Jul 14

If you have been keen on business news or you travel a lot, a list of foreign conversion rates is familiar to you. You might have also realized that the rate at which one country’s currency can be converted for another, changes rapidly, at the least, on an hourly basis. Why the conversion rates fluctuate as well as the factors that are involved is not well understood even by people who travel frequently. These factors include understanding what forex Exchange Rate really is and what is involved. The other factor involves understanding the activity in the foreign conversion market that sets the rate.

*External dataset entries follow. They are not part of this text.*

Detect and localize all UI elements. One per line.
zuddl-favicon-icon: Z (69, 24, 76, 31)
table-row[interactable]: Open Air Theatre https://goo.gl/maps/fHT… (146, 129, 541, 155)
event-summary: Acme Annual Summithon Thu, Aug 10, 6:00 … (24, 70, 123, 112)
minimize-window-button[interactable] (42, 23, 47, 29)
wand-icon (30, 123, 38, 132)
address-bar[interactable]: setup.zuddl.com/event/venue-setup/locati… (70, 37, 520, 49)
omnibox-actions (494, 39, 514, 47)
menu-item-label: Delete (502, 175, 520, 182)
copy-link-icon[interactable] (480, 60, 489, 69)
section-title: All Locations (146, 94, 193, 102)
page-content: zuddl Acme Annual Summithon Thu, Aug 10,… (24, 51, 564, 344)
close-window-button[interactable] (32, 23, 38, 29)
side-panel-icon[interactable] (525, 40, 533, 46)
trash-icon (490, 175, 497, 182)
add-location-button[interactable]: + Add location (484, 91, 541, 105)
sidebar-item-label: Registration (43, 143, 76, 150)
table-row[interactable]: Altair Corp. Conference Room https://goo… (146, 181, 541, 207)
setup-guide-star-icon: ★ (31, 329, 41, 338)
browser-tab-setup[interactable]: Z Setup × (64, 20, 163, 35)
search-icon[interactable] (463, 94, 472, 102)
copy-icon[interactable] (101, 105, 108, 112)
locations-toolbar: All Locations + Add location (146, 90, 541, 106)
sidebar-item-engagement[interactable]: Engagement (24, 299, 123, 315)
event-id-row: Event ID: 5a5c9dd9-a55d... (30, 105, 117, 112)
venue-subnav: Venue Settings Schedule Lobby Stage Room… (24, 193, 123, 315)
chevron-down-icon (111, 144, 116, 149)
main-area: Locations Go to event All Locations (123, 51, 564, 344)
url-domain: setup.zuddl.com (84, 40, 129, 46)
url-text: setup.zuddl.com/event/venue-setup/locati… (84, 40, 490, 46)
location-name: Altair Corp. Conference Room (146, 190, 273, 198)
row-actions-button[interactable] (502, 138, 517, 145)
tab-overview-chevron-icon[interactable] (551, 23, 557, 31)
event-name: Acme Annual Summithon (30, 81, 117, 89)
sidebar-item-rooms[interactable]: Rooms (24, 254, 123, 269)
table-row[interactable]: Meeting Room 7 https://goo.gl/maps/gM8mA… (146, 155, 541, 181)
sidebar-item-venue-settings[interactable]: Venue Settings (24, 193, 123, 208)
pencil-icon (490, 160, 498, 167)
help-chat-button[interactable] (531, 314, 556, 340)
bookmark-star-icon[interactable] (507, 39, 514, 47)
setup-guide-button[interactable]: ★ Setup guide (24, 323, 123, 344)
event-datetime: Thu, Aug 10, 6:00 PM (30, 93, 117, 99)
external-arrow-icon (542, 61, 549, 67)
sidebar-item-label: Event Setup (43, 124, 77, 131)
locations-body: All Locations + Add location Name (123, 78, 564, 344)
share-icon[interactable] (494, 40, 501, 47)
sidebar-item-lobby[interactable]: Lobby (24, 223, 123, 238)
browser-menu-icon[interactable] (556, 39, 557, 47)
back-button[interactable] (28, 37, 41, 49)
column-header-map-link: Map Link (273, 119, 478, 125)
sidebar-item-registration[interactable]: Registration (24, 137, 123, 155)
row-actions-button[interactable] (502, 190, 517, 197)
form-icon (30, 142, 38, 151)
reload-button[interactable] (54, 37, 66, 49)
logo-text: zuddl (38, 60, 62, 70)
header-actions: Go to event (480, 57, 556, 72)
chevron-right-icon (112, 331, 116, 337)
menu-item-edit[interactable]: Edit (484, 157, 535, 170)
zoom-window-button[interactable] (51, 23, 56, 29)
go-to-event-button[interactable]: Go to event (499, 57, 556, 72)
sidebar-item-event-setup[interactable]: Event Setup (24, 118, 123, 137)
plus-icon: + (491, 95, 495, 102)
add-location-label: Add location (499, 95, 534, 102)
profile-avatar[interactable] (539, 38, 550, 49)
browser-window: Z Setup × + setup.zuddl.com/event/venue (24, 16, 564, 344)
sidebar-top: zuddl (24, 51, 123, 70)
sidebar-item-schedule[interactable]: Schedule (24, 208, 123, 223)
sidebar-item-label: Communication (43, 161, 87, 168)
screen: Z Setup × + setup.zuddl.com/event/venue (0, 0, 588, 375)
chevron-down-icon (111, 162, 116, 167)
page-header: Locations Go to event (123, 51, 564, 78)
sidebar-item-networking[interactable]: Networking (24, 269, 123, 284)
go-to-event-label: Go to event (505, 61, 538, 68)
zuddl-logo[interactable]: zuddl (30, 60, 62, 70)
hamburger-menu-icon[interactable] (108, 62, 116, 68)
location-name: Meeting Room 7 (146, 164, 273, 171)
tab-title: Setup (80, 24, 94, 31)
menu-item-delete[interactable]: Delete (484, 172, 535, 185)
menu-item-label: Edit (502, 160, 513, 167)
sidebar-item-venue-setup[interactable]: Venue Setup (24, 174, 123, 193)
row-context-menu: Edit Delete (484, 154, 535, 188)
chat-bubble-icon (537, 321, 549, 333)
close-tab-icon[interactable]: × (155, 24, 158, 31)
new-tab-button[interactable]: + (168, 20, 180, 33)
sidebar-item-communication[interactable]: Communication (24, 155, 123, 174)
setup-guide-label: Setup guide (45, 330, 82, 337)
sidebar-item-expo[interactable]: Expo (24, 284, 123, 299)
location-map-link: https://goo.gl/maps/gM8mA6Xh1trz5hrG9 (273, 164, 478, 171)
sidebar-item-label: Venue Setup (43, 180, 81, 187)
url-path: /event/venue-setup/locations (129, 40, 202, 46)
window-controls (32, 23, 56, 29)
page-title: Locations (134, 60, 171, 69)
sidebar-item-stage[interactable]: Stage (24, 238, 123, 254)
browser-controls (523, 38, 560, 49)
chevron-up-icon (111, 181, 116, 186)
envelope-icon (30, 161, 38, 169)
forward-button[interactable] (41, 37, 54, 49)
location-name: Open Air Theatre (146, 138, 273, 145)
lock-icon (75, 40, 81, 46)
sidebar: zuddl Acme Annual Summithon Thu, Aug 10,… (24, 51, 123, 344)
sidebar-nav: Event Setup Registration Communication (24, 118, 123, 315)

However, there are other instances where the conversion rate is set by government order and the currency is not allowed to float on the open market. It is important to note that the value of a country’s currency is not entirely dictated by what the government says it should be. This is a combination of what the government says and what the government’s economic policies are, basically the economic state of the country and what people think the value of the currency should be.

What people think of the value of the currency leads to the practice of currency trading as a commodity. Therefore, if an economy of a particular nation is suffering a string of scandals or is weak, there’s a high possibility that their currency will fall in value towards what the real participants on the market perceive its value to be. The most heavily traded of the world’s currencies include the U.S. dollar, the euro, the British pound sterling, the Japanese yen and the Swiss franc. Therefore, if you are travelling from Australia to Japan you will need to find the AUD conversion rate against the Japanese yen.